Revision as of 19:51, 10 March 2015 by Xemul (talk | contribs)

NOTE: Information on this page is outdated. Features described here are implemented in RPC.

Applications want to dump themselves using CRIU software. This page describes how this should be implemented in CRIU.

Difficulties

First of all, CRIU still requires root privileges to run. This is because the kernel APIs it uses are partly restricted to this. The situation will probably change in the future, but it's not one-day issue.
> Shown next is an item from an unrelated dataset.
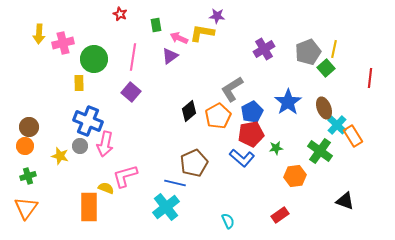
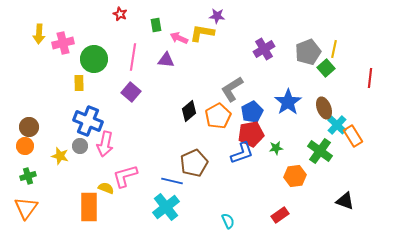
purple triangle at (170, 56): moved 4 px left, 4 px down; rotated 42 degrees clockwise
blue L-shape at (242, 158): moved 5 px up; rotated 60 degrees counterclockwise
blue line at (175, 183): moved 3 px left, 2 px up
Second thing, is that if CRIU is spawned from or somehow linked into a program, that would like to do self-checkpoint, CRIU will have to tell resources of this application from those owned by CRIU itself. This task is complex and probably this is how CRIU will do stuff in the future.

Solution

Thus, the solution is -- CRIU service, that is requested to dump a process(es). The self-dump request should look like this (it's not yet implemented):

  • a CRIU daemon is launched in the background listening to connections to unix socket
  • an application, that wants to checkpoint itself opens the connection and asks for it
    • the service gets pid of the process to dump using SO_PEERCREDS socket option. This is improtaint not to ask for pid from the requestor, as malicious user may ask to dump someone else and then study its dumps.
  • CRIU service spawns a process, that executes regular dump
  • while dumping the connection is closed by CRIU, so application may read() the socket to wait for dump end

Details

Some things to keep in mind

  1. Call to connect() should be wrapped into a library function. It's not nice to give raw access to this socket, as the communication protocol is prone to change and it's not nice to keep it backward-compatible.
  2. Application should somehow pass arguments to the CRIU service. At least -- the directory where to put images to. If wrapped into a library call, these args should be declared as a structure in memory, whose contents is then encoded into a stream. Requirement "service version == library version" will help not to keep this protocol compatible.
  3. Paths are better to be transferred as opened files (SCM_CREDS)
  4. Waiting for socket to get closed by CRIU is good way to wait for checkpoint to complete. In this case CRIU should close the socket after freeze, but before dump to properly dump the half-closed connection in the program.
  5. What if applications runs another one and asks to dump itself with kids? In this case the app in question would be able to investigate its sub-task's guts, which would otherwise be impossible.